▸ EXERCISE INPUTS:
◇ ◇ ◇ ◇

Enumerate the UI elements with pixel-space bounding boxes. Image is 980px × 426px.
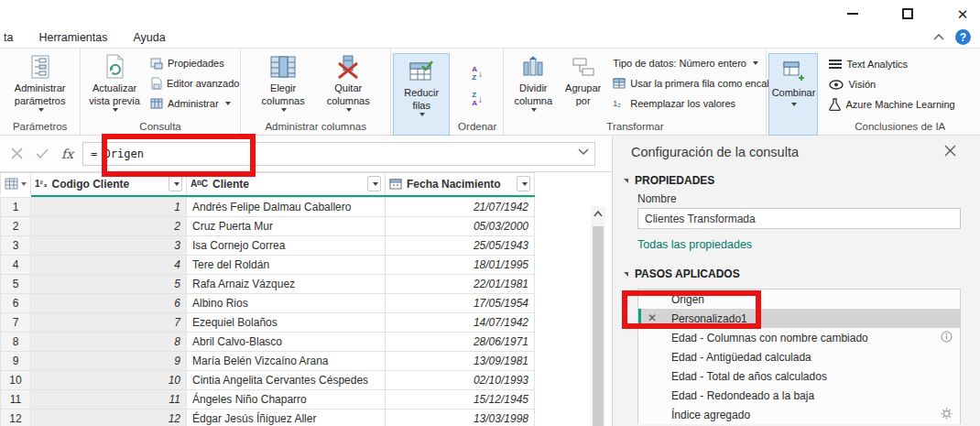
panel-close-button[interactable] xyxy=(944,145,956,157)
menu-tab-vista[interactable]: ta xyxy=(0,31,26,44)
azure-ml-flask-icon xyxy=(829,98,841,111)
cell-cliente[interactable]: Édgar Jesús Íñiguez Aller xyxy=(187,410,386,426)
row-number[interactable]: 3 xyxy=(1,236,31,256)
row-number[interactable]: 6 xyxy=(1,294,31,313)
cell-codigo[interactable]: 6 xyxy=(31,294,187,313)
filter-dropdown-button[interactable] xyxy=(517,176,530,191)
fx-icon[interactable]: fx xyxy=(61,147,73,161)
cell-fecha[interactable]: 17/05/1954 xyxy=(386,294,535,313)
agrupar-por-button[interactable]: Agrupar por xyxy=(562,51,604,117)
cell-cliente[interactable]: Rafa Arnaiz Vázquez xyxy=(187,275,386,294)
step-edad-redondeado[interactable]: Edad - Redondeado a la baja xyxy=(638,386,960,405)
column-header-fecha-nacimiento[interactable]: Fecha Nacimiento xyxy=(386,173,535,195)
pasos-section-header[interactable]: PASOS APLICADOS xyxy=(624,268,740,280)
cell-codigo[interactable]: 10 xyxy=(31,371,187,390)
all-properties-link[interactable]: Todas las propiedades xyxy=(637,238,752,251)
cell-codigo[interactable]: 9 xyxy=(31,352,187,371)
administrar-button[interactable]: Administrar xyxy=(150,93,240,114)
cell-fecha[interactable]: 05/03/2000 xyxy=(386,217,535,236)
formula-expand-button[interactable] xyxy=(578,148,589,156)
row-number[interactable]: 4 xyxy=(1,256,31,275)
reducir-filas-button[interactable]: Reducir filas xyxy=(394,54,448,135)
cell-codigo[interactable]: 2 xyxy=(31,217,187,236)
cell-cliente[interactable]: Ángeles Niño Chaparro xyxy=(187,390,386,410)
propiedades-button[interactable]: Propiedades xyxy=(150,53,240,73)
sort-descending-button[interactable]: Z A ↓ xyxy=(472,91,483,109)
cell-codigo[interactable]: 4 xyxy=(31,256,187,275)
row-number[interactable]: 1 xyxy=(1,198,31,217)
cell-fecha[interactable]: 22/01/1981 xyxy=(386,275,535,294)
administrar-parametros-button[interactable]: Administrar parámetros xyxy=(12,51,69,117)
cell-codigo[interactable]: 3 xyxy=(31,236,187,256)
row-number[interactable]: 7 xyxy=(1,313,31,333)
menu-tab-herramientas[interactable]: Herramientas xyxy=(26,31,120,44)
cell-fecha[interactable]: 18/01/1995 xyxy=(386,256,535,275)
info-icon[interactable] xyxy=(941,331,953,343)
editor-avanzado-button[interactable]: Editor avanzado xyxy=(150,73,240,93)
vision-button[interactable]: Visión xyxy=(829,74,876,94)
cell-fecha[interactable]: 13/03/1998 xyxy=(386,410,535,426)
propiedades-section-header[interactable]: PROPIEDADES xyxy=(624,174,714,187)
cell-codigo[interactable]: 1 xyxy=(31,198,187,217)
close-button[interactable]: ✕ xyxy=(953,5,973,22)
filter-dropdown-button[interactable] xyxy=(169,176,182,191)
cell-codigo[interactable]: 7 xyxy=(31,313,187,333)
row-number[interactable]: 11 xyxy=(1,390,31,410)
quitar-columnas-button[interactable]: Quitar columnas xyxy=(324,51,373,117)
row-number[interactable]: 8 xyxy=(1,333,31,352)
cell-codigo[interactable]: 5 xyxy=(31,275,187,294)
collapse-ribbon-button[interactable] xyxy=(933,34,944,41)
propiedades-label: Propiedades xyxy=(168,58,224,69)
combinar-button[interactable]: Combinar xyxy=(769,54,817,135)
minimize-button[interactable] xyxy=(843,5,863,22)
scrollbar-thumb[interactable] xyxy=(593,226,604,426)
cell-fecha[interactable]: 25/05/1943 xyxy=(386,236,535,256)
help-button[interactable]: ? xyxy=(955,29,971,45)
scroll-up-button[interactable] xyxy=(591,206,605,221)
cell-fecha[interactable]: 13/09/1981 xyxy=(386,352,535,371)
step-edad-total[interactable]: Edad - Total de años calculados xyxy=(638,366,960,386)
row-number[interactable]: 2 xyxy=(1,217,31,236)
menu-tab-ayuda[interactable]: Ayuda xyxy=(120,31,178,44)
elegir-columnas-button[interactable]: Elegir columnas xyxy=(259,51,308,117)
gear-icon[interactable] xyxy=(941,408,953,420)
cell-cliente[interactable]: Tere del Roldán xyxy=(187,256,386,275)
cell-cliente[interactable]: Isa Cornejo Correa xyxy=(187,236,386,256)
cell-cliente[interactable]: Cruz Puerta Mur xyxy=(187,217,386,236)
row-number[interactable]: 10 xyxy=(1,371,31,390)
cell-fecha[interactable]: 15/12/1945 xyxy=(386,390,535,410)
cell-fecha[interactable]: 14/07/1942 xyxy=(386,313,535,333)
actualizar-vista-previa-label: Actualizar vista previa xyxy=(89,82,140,108)
cell-fecha[interactable]: 28/06/1971 xyxy=(386,333,535,352)
cell-codigo[interactable]: 8 xyxy=(31,333,187,352)
row-number[interactable]: 12 xyxy=(1,410,31,426)
cell-cliente[interactable]: Ezequiel Bolaños xyxy=(187,313,386,333)
cell-cliente[interactable]: Albino Rios xyxy=(187,294,386,313)
row-number[interactable]: 5 xyxy=(1,275,31,294)
query-name-input[interactable]: Clientes Transformada xyxy=(637,208,961,229)
dividir-columna-button[interactable]: Dividir columna xyxy=(511,51,555,117)
step-indice-agregado[interactable]: Índice agregado xyxy=(638,405,960,424)
cell-cliente[interactable]: María Belén Vizcaíno Arana xyxy=(187,352,386,371)
formula-cancel-icon[interactable] xyxy=(11,147,23,159)
cell-fecha[interactable]: 02/10/1993 xyxy=(386,371,535,390)
vertical-scrollbar[interactable] xyxy=(591,206,605,426)
cell-fecha[interactable]: 21/07/1942 xyxy=(386,198,535,217)
text-analytics-button[interactable]: Text Analytics xyxy=(829,54,908,74)
cell-codigo[interactable]: 12 xyxy=(31,410,187,426)
formula-confirm-icon[interactable] xyxy=(36,148,49,159)
select-all-button[interactable] xyxy=(1,173,31,195)
cell-cliente[interactable]: Abril Calvo-Blasco xyxy=(187,333,386,352)
row-number[interactable]: 9 xyxy=(1,352,31,371)
cell-cliente[interactable]: Cintia Angelita Cervantes Céspedes xyxy=(187,371,386,390)
step-edad-antiguedad[interactable]: Edad - Antigüedad calculada xyxy=(638,347,960,366)
actualizar-vista-previa-button[interactable]: Actualizar vista previa xyxy=(86,51,143,117)
step-edad-columnas[interactable]: Edad - Columnas con nombre cambiado xyxy=(638,328,960,347)
sort-ascending-button[interactable]: A Z ↓ xyxy=(472,65,483,83)
cell-codigo[interactable]: 11 xyxy=(31,390,187,410)
cell-cliente[interactable]: Andrés Felipe Dalmau Caballero xyxy=(187,198,386,217)
azure-ml-button[interactable]: Azure Machine Learning xyxy=(829,94,954,115)
maximize-button[interactable] xyxy=(898,5,918,22)
filter-dropdown-button[interactable] xyxy=(367,176,381,191)
table-row: 22Cruz Puerta Mur05/03/2000 xyxy=(1,217,535,236)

◇ ◇ ◇ ◇

Your reply must consist solely of the number of lines in the data that contain the word "menu".

▸ OUTPUT OF THE TASK:
3